Une violence inédite
Quatorze ans. L’âge du dernier mineur arrêté avec une arme à feu. Dans les quartiers nord de Marseille, les réseaux de drogue ont trouvé leur arme idéale : les mineurs. Hyperviolents. Impulsifs. Et surtout, presque intouchables devant la justice.
"Les mineurs sont les nouveaux soldats du trafic", explique un policier sous couvert d’anonymat. "Ils commencent dès 13 ans, parfois moins. Ils transportent les stupéfiants, surveillent les points de deal, et parfois, tirent."
Pourquoi les mineurs ? Ça coûte moins cher. Ils sont moins contrôlés. Et surtout, ils risquent moins. En France, un mineur de moins de 16 ans ne peut pas être condamné à de la prison ferme, sauf pour des crimes graves.

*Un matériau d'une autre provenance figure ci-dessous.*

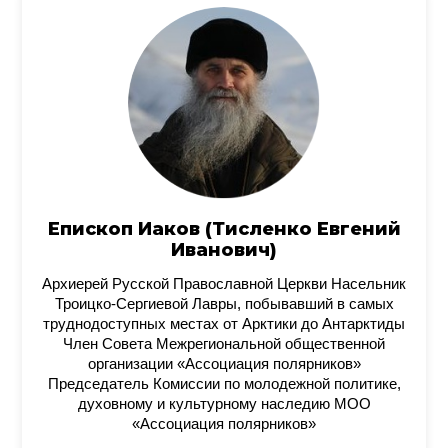
Епископ Иаков (Тисленко Евгений
Иванович)
Архиерей Русской Православной Церкви Насельник
Троицко-Сергиевой Лавры, побывавший в самых
труднодоступных местах от Арктики до Антарктиды
Член Совета Межрегиональной общественной
организации «Ассоциация полярников»
Председатель Комиссии по молодежной политике,
духовному и культурному наследию МОО
«Ассоциация полярников»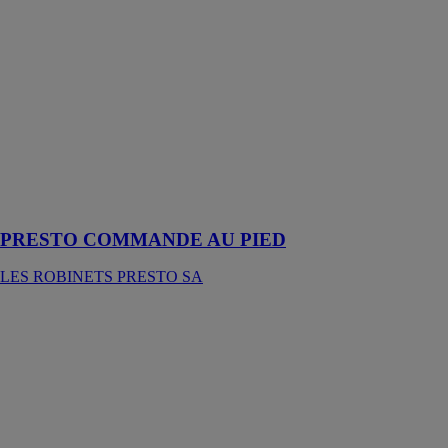
PRESTO
COMMANDE
AU PIED
LES
ROBINETS
PRESTO SA
Robinet simple
encastré au sol
ou fixation
mural / sol
PRESTO COMMANDE AU PIED
LES ROBINETS PRESTO SA
PRESTO
LINEA®
LES
ROBINETS
PRESTO SA
Robinet simple
& mitigeur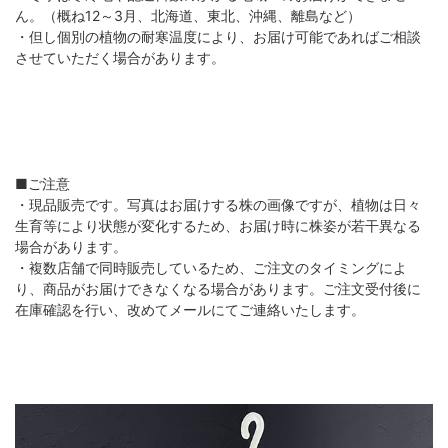
ん。（概ね12～3月、北海道、東北、沖縄、離島など）
・但し個別の植物の耐寒温度により、お届け可能であればご相談
させていただく場合があります。
■ご注意
・現品販売です。写真はお届けする株の画像ですが、植物は日々
生育等により状態が変化するため、お届け時に株姿が若干異なる
場合があります。
・複数店舗で同時販売しているため、ご注文のタイミングによ
り、商品がお届けできなくなる場合があります。ご注文受付後に
在庫確認を行い、改めてメールにてご連絡いたします。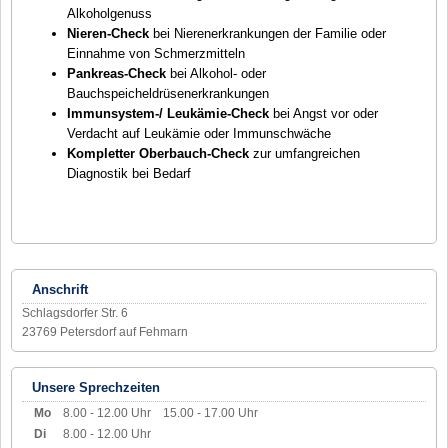
Alkoholgenuss
Nieren-Check
bei Nierenerkrankungen der Familie oder
Einnahme von Schmerzmitteln
Pankreas-Check
bei Alkohol- oder
Bauchspeicheldrüsenerkrankungen
Immunsystem-/ Leukämie-Check
bei Angst vor oder
Verdacht auf Leukämie oder Immunschwäche
Kompletter Oberbauch-Check
zur umfangreichen
Diagnostik bei Bedarf
Anschrift
Schlagsdorfer Str. 6
23769 Petersdorf auf Fehmarn
Unsere Sprechzeiten
Mo
8.00 - 12.00 Uhr
15.00 - 17.00 Uhr
Di
8.00 - 12.00 Uhr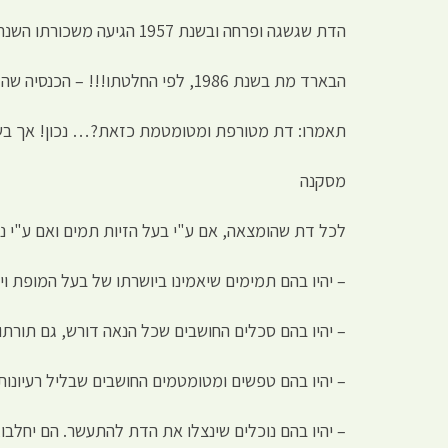
הדת שגשגה ופרחה ובשנת 1957 הגיעה משכורתו השנתית של ראש "הכנסיה" הבארד ל-250,000 דולר.
הבארד מת בשנת 1986, לפי החלטתו!!! – הכנסיה שהקים הודיעה שהוא "השיל" את גופו ועבר להתגורר בכוכב לכת בגלקסיה אחרת ושם… הוא ממשיך במחקריו.
תאמרו: דת מטורפת ומטומטמת כזאת?… נכון! אך בשנת 2007 היו בה כבר כשמונה מיליון מאמינים ברחבי העולם, כולל
מסקנה
לכל דת שהומצאה, אם ע"י בעל הזיות תמים ואם ע"י נ
– יהיו בהם תמימים שיאמינו ביושרתו של בעל המופת ויל
– יהיו בהם סכלים החושבים שכל הנאה דורש, גם תורתו
– יהיו בהם טפשים ומטומטמים החושבים שבליל רעיונות
– יהיו בהם נוכלים שינצלו את הדת להתעשר. הם יחלבו,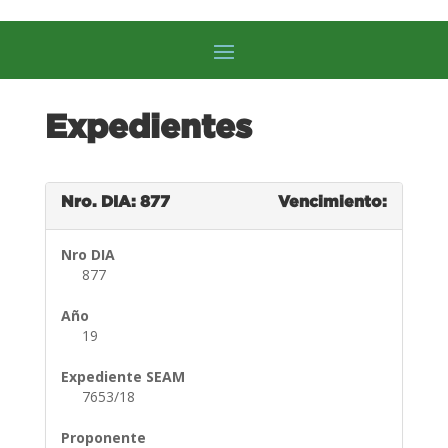
Expedientes
Nro. DIA: 877
Vencimiento:
Nro DIA
877
Año
19
Expediente SEAM
7653/18
Proponente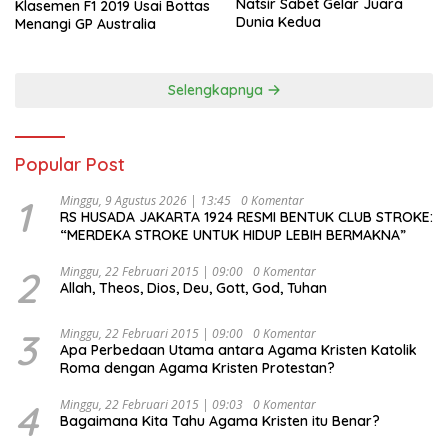
Natsir Sabet Gelar Juara
Klasemen F1 2019 Usai Bottas
Dunia Kedua
Menangi GP Australia
Selengkapnya
Popular Post
1
Minggu, 9 Agustus 2026 | 13:45
0 Komentar
RS HUSADA JAKARTA 1924 RESMI BENTUK CLUB STROKE:
“MERDEKA STROKE UNTUK HIDUP LEBIH BERMAKNA”
2
Minggu, 22 Februari 2015 | 09:00
0 Komentar
Allah, Theos, Dios, Deu, Gott, God, Tuhan
3
Minggu, 22 Februari 2015 | 09:00
0 Komentar
Apa Perbedaan Utama antara Agama Kristen Katolik
Roma dengan Agama Kristen Protestan?
4
Minggu, 22 Februari 2015 | 09:03
0 Komentar
Bagaimana Kita Tahu Agama Kristen itu Benar?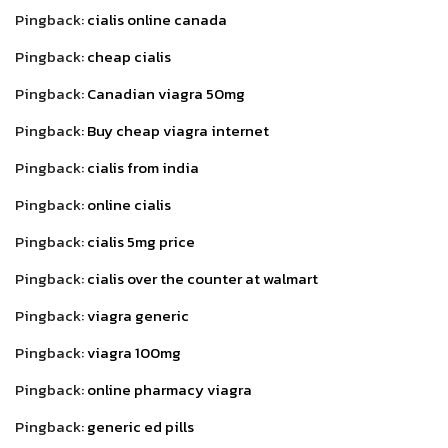
Pingback:
cialis online canada
Pingback:
cheap cialis
Pingback:
Canadian viagra 50mg
Pingback:
Buy cheap viagra internet
Pingback:
cialis from india
Pingback:
online cialis
Pingback:
cialis 5mg price
Pingback:
cialis over the counter at walmart
Pingback:
viagra generic
Pingback:
viagra 100mg
Pingback:
online pharmacy viagra
Pingback:
generic ed pills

Marseille, capitale du trafic
Marseille n’est pas une ville comme les autres. C’est le point d’entrée historique de la drogue en France. 80 % de l’héroïne et de la cocaïne européennes transitent par ses ports. Les réseaux y sont puissants. Organisés. Et surtout, prêts à tout.
"Les trafiquants marseillais ont compris depuis longtemps que les mineurs sont une ressource", précise une source proche de l’enquête. "Ils les paient en drogue, en argent, ou simplement en leur offrant une place dans le groupe."
Les chiffres parlent d’eux-mêmes. En 2025, plus de 150 mineurs ont été interpellés pour des faits liés au trafic de drogue dans les Bouches-du-Rhône. Un record. Et parmi eux, une majorité avaient moins de 16 ans.
Une spirale infernale
Le recrutement commence tôt. Très tôt. Dans les collèges, les stades, ou simplement dans la rue. Les réseaux repèrent les adolescents en difficulté. Ceux qui cherchent à s’échapper. Ceux qui veulent de l’argent. Ceux qui veulent être respectés.
"J’ai commencé à 14 ans", raconte Karim, un ancien dealer aujourd’hui en prison. "Ils m’ont donné un téléphone et un couteau. Je devais surveiller le point de deal. Si quelqu’un essayait de voler, je devais intervenir."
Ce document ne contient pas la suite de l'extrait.